Мартынов никогда не обращал внимания на этого сентиментального молокососа. Вчера Лисаневич поразил его взволнованным и растерянным видом. Он обрадовался Мартынову так, будто долго и тщетно его искал. Они прошлись по бульвару.
– Подлецы! – воскликнул Лисаневич, едва они удалились от шумной толпы. – Если бы вы знали, господин майор, какие подлецы таятся в здешнем обществе!
– Что значит эта филиппика, поручик? Или вы только сегодня вступили в мир?
– Ох, какие подлецы! – продолжал Лисаневич. – Признаюсь, я совершенно потерялся…
Он и в самом деле был вне себя.
– Я первый раз вышел сегодня из дому и, когда увидел вас, тотчас подумал: судьба. Вы ведь старый товарищ Лермонтова?
– При чем тут Лермонтов? Ничего не понимаю!
Николай Соломонович говорил совершенно равнодушно. Ничуть не интересовали его волнения чувствительного молодого человека. Лисаневич приостановился и сказал срывающимся шепотом:
– Они подбивали меня вызвать Лермонтова на дуэль. Можете представить себе такую низость?
Мартынов пристально оглядел собеседника: пьян или бредит? Но Лисаневич прямо смотрел ему в глаза.
– Они таят страшную ненависть к Михаилу Юрьевичу.
Мартынов слегка улыбнулся.
– Слушая вас, можно подумать, что в Пятигорске зреет целый заговор против Лермонтова. О ком вы говорите? Этакая чепуха!
– Чепуха? А вы побывайте у ее превосходительства госпожи Мерлини! В этом змеином гнезде вызревает гнуснейший из замыслов.
– Но что сделал ей Лермонтов? – Мартынов казался искренне удивленным.
– О, Михаил Юрьевич, разумеется, не имеет ничего общего с этой потаскухой! Но там нашептывают изо дня в день всем и каждому: Лермонтов, мол, никого не пощадит, от него только и жди историй да скандалов… Они так и шипят змеиным шипом: «Надо его обезвредить…» Вот предел низости человеческой! – Бедняга Лисаневич говорил задыхаясь и чуть не плача. – За что они его ненавидят? За то, что Россия с любовью и надеждой произносит имя Лермонтова, не так ли?
– Вы говорили о какой-то дуэли? – напомнил Николай Соломонович.
– Именно! Со всей осторожностью, на которую способна подлость, они справлялись, доколе я намерен терпеть шутки Лермонтова, весьма оскорбительные, по их мнению.
– А вы?
– Я отвечал, что проклял бы себя навеки, если бы поднял руку на поэта, – Лисаневич горестно вздохнул. – Теперь-то я понимаю, что по неопытности был излишне откровенен перед их коварством… Все разговоры со мною тотчас оборвались. По глупости своей я потерял возможность проникнуть глубже в замыслы старой чертовки. Нужны факты, а у меня в руках ничего, кроме собственного свидетельства, от которого, конечно, открестятся. Вы понимаете теперь мое положение?
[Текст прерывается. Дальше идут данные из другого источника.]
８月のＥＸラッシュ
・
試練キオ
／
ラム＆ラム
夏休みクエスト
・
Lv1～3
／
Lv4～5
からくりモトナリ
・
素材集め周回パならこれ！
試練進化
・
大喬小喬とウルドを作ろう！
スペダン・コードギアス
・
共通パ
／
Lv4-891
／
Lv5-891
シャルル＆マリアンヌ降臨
Как выжечь это змеиное гнездо? – заключил Лисаневич, оставаясь все в том же волнении.
– Признаюсь, насмешили вы меня, поручик, – отвечал Мартынов. – Даже в очень плохих романах убийцы действуют умнее… Примите-ка успокоительного питья и забудьте всю эту мелодраму.
– Но беру с вас слово, – Лисаневич нимало не успокоился, – что вы сохраните в тайне мой рассказ.
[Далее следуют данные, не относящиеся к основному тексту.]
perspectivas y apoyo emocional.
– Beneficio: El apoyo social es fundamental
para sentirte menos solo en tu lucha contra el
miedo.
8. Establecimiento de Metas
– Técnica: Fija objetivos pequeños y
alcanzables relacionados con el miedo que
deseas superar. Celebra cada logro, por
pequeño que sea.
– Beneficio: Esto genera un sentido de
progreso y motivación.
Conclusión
– Само собой, – отвечал Николай Соломонович. – Клянусь, как это полагается герою в мелодрамах, молнией и землетрясением – сохраню тайну до гроба!.. Вы удовлетворены, надеюсь?.. А теперь идем. Вон там я вижу целый букет девиц. Право же, ваше место среди этих милых созданий, а не в фамильном склепе ее превосходительства госпожи Мерлини.
Но Лисаневич мрачно откланялся и исчез в боковой улице.
Николай Соломонович продолжал прогулку, однако оставил без внимания всех девиц и дам, живописно украшавших бульвар.
У Мерлини, к которой был вхож Мартынов, точно, ненавидели Лермонтова с какою-то животной страстью. Но все это было давно известно и всем наскучило. Пылкая генеральша была давно сдана в архив.
«Нечего сказать, заговорщики! – Николай Соломонович усмехнулся. – Выбрали же для осуществления своих замыслов самого сентиментального из молокососов! А тот и полчаса не смог сохранить доверенную ему тайну. Да и какая тайна? Просто глупость, достойная водяного общества…»
Чем же, кроме недоуменного пожатия плечами, мог ответить Мартынов у Лермонтова на вопрос об исчезнувшем Лисаневиче?
Николая Соломоновича интересовали совсем другие известия, настойчиво шедшие из Петербурга. Для этого он усердно поддерживает дружбу с юным графом Бенкендорфом. Конечно, бесшабашный юнкер не посвящен в государственные мысли и действия графа Александра Христофоровича. Однако и молодой Бенкендорф может быть полезен. Бесшабашный юнкер кое-что смыслит в тонкостях петербургских отношений, а в словесности, например, оказывается просто докой. О Лермонтове он отзывается не иначе, как о погибшем человеке: «Пусть себе пишет и стихами и прозой – согнут его в бараний рог, – юнкер басовито гогочет, – только косточки затрещат…» – И опять гогочет…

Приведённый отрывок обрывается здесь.